What to do when OCR doesn’t work?

Report · Dec 20, 2023

Dear all,

in the context of a musical research (on a composer from the XIX century) I am analysing about 100 PDF files of a magazine that was published between 1780 and 1880ca. These PDFs are made from scans of the original copies held in a library.

My idea is to search each document for the name of the composer, extract the articles, and continue my research. This is crucial because each PDF is 500+ pages long, and in German, which I don't understand comfortably.

On a first attempt, Cmd-F > composer-name > Return gives no result, but so does each other word, a sign—I believe—that the PDF is not searchable and the text is not recognisable. I then run the Recognise Text feature from the Scan & OCR tool and try again. Given the general success I had with a few PDFs, I assumed this was working, and assumed that PDFs showing zero results had no mention of this composer (since "PDF-with-no-result" was <= than "PDF-with-results").

Today, while the Recognise Text was running, I saw the name of the composer passing by, but when searching for it, Acrobat returned no result. Trying for the first 2 & 4 letters of the surname failed as well, while the first 3 letters succeeded in returning some entries, highlighting the full name!!

It is crucial that I do not have to go page by page looking for this name, it could take 30 years!

Is there something I can do to set up Recognise Text so that it is actually reliable? I am setting the output to "Searchable Image" (which is the default for me). If not, is there any other reliable tool to achieve this?

Sometimes the Recognise Text shaped a 200MB document into a 1.6GB PDF, without in the end improving the OCR at all.

Any help is greatly appreciated.

I am using macOS, and while I have access to a 2016 MBP with Intel i7 (6gen) with Monterey and a new 2023 MBP with M3 Max (14/30), apart from the speed in analysis I am not seeing different results in the end.

Thank you

Report · Dec 20, 2023

Hi, @Inélsòre, interesting project.

Can you share one of the pages that you're working with? If you want, you can DM with the page. I've been scanning and OCRing for over 25 years. Before I make some suggestions, I'd like to see what you're working with.

I gather you are receiving these pages already pre-PDFed and you are not doing any of the scanning?

Let me know if you can send me a representative PDF.

Report · Dec 20, 2023

I gladly will, since these PDFs are stored in a digital library so basically accessible from anyone.

Just, I will do it tomorrow when I'm back at the Mac, 1AM here 🙂

Thanks!

Report · Dec 21, 2023

Here is the file (bigger than 47MB): https://www.dropbox.com/scl/fi/9pilofuu4xdlt4367osiu/AMZ-Vol-21-1819.pdf?rlkey=de3b8hmkld0vmyukgx4jb...
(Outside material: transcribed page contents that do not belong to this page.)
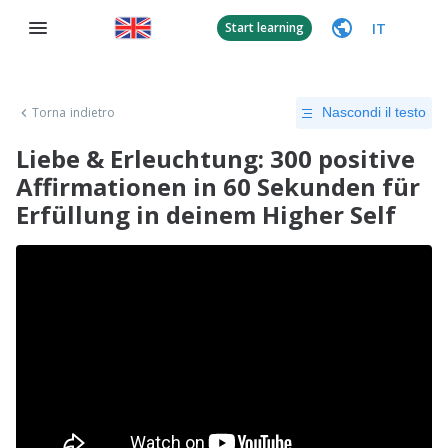
IT
Start learning
Torna indietro
Nascondi il testo
Liebe & Erleuchtung: 300 positive
Affirmationen in 60 Sekunden für
Erfüllung in deinem Higher Self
The word to look for is "Dotzauer". In my experience with this document, this yields 0 results after text recognition is run, while looking for "Dot" is giving me 2 results. I wonder if there are any others.

Report · Dec 21, 2023

Hi, @Inélsòre, I have some sad news for you: this is not going to happen.

Let me explain: as amazing as OCR is, there are limitations, and your text is hitting each and every limitation there is. The original documents are not clean (there are speckles and irregularities everywhere), they are not consistent in shading (one area may be lighter or darker than other areas), the scans are of insufficient resolution, and the printing has poor kerning between some letter groups.
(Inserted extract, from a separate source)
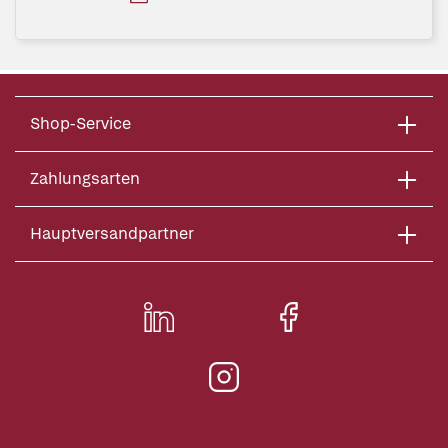
Shop-Service
Zahlungsarten
Hauptversandpartner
Before I show you what I'm referring to above, let me explain some of the limitations of OCR. Simple letter pairs can confuse it such as "in" can be seen as "m" or "ri" as "n." Processing this in OCR can be improved by a higher-resolution scan. Normally, if the copy is good, 300 ppi is sufficient. But, when the text is small or the text is close together (small kerning), 600 ppi can help, but at a certain point, it won't make a difference.
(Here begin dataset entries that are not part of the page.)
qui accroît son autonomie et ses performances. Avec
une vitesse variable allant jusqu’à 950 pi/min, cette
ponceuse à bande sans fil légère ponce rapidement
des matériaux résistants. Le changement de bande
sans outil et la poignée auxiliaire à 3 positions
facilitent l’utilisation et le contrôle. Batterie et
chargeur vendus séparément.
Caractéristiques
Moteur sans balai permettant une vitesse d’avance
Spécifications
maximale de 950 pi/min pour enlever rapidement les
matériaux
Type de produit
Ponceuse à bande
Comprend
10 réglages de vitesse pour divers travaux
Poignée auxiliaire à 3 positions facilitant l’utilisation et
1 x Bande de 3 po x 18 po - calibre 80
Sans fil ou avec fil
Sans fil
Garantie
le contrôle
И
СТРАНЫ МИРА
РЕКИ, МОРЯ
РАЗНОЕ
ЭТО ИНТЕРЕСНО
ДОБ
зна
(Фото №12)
Here is a screenshot of a sample of one page I worked with (for the record, this is page 15 of the total manuscript):

When I saw the quality of the document, I knew there would be issues, but I wanted to try and see what could be done with it. I extracted the single page and opened it in Photoshop. I then converted it to a grayscale image. Next, I opened up the Adobe Camera Raw filter to use an ACR Linier Mask to darken the bottom right of the page, as it was lighter than the rest. Then, I opened a "Levels" adjustment to make the non-text regions white and the text regions black. This brought me to have this as a result:

Looking at this, it's easy to see that many letters encroach upon the adjacent letters. Also, you can see where the quality of the print itself is, well, poor. If I select an arbitrary word, such as Jungfrauen (3rd line down), and copy and paste what the OCR pulled out, you get "Jungf 11auen." So, if you were searching for Jungfrauen, you'd never find it.

BTW, if I OCRed the page as it was without any Photoshop enhancement, I got "Jungf1·nue1."

To put this into perspective, in my mom's later years, she decided she'd write the family history for my sister and me. She had an electric typewriter, but the platen was old and didn't grab the paper as well as one would hope, so occasionally, the lines were not parallel and were tipped at an angle a bit. The ribbon was old, so the letters were not as dark as they could have been. Suffice it to say that while the OCR did OK on more of this document than I thought it would, there were whole paragraphs that were easier to retype than to try and fix the results of the OCR.

Sadly, as this document stands, there is no hope for Acrobat or any OCR product to do what you want. If you had access to the original documents to do a proper scan*, you'd succeed better. But the best you can do here is read it with your eyes. This whole thing shows how marvelous our eyes and brain can interpret what we see so much better than a computer. And no, I know of no AI work being done on OCR (and oh, how much I wish it were).

* Some of the "softness" seen in the letters in my Photoshopped version is caused by the processes I did to whiten the page. If you did those same things in the scanning software, the letters would have been cleaner and sharper, providing better success in the OCR. How much so, it's impossible to tell.

Report · Dec 21, 2023

Thank you so much Gary, this is such a great explanation!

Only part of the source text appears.